Problem description ▸ Nothing past the line containing "upplevelse och övrig funktionalitet." belongs in the output. Copy exactly every line of the data below from the first up to and including it.

Supplied material ▸
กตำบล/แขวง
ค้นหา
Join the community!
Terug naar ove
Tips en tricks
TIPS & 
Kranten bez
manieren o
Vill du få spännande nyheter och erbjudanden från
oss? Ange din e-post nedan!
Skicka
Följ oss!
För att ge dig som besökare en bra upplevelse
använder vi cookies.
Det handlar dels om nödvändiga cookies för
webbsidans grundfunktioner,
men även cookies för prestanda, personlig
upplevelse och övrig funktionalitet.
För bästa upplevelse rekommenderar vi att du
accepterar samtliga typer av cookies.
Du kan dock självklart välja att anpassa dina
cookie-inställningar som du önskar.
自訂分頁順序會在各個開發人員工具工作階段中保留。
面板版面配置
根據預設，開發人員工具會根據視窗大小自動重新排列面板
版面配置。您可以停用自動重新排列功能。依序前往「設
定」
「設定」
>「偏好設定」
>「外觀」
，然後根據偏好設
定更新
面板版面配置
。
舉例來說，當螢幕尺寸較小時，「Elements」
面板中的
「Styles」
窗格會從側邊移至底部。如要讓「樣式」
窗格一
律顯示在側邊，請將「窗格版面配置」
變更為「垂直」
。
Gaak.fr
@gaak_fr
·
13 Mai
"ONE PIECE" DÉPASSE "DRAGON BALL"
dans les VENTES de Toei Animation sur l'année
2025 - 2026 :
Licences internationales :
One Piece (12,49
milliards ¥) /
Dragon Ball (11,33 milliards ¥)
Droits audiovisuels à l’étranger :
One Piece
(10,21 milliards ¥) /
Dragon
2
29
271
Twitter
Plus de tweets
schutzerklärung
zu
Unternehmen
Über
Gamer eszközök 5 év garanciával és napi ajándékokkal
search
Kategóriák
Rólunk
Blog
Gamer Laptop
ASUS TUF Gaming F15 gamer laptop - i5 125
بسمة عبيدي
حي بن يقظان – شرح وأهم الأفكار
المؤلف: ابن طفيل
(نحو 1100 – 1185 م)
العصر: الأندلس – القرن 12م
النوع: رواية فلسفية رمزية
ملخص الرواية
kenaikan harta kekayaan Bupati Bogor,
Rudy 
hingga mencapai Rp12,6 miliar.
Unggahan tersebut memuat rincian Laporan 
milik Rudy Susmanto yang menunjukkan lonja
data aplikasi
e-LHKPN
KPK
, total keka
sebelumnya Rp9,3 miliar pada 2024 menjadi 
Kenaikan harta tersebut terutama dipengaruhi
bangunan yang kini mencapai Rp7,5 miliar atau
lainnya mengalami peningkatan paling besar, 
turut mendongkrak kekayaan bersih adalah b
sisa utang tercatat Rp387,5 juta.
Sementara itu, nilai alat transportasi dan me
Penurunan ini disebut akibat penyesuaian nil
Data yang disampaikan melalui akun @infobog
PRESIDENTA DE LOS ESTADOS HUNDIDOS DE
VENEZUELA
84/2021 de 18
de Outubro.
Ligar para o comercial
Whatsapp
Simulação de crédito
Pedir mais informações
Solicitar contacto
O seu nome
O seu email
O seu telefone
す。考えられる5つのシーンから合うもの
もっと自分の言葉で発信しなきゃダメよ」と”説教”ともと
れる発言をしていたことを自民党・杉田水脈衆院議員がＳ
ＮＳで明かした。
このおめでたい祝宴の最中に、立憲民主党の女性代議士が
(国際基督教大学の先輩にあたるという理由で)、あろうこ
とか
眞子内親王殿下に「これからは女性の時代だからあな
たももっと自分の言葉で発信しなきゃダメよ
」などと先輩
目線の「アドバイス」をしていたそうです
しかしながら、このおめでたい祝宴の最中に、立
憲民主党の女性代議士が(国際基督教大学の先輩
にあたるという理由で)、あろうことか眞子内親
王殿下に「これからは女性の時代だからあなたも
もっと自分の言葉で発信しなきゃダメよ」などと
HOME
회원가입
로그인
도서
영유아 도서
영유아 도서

Exercise solution ▸
กตำบล/แขวง
ค้นหา
Join the community!
Terug naar ove
Tips en tricks
TIPS & 
Kranten bez
manieren o
Vill du få spännande nyheter och erbjudanden från
oss? Ange din e-post nedan!
Skicka
Följ oss!
För att ge dig som besökare en bra upplevelse
använder vi cookies.
Det handlar dels om nödvändiga cookies för
webbsidans grundfunktioner,
men även cookies för prestanda, personlig
upplevelse och övrig funktionalitet.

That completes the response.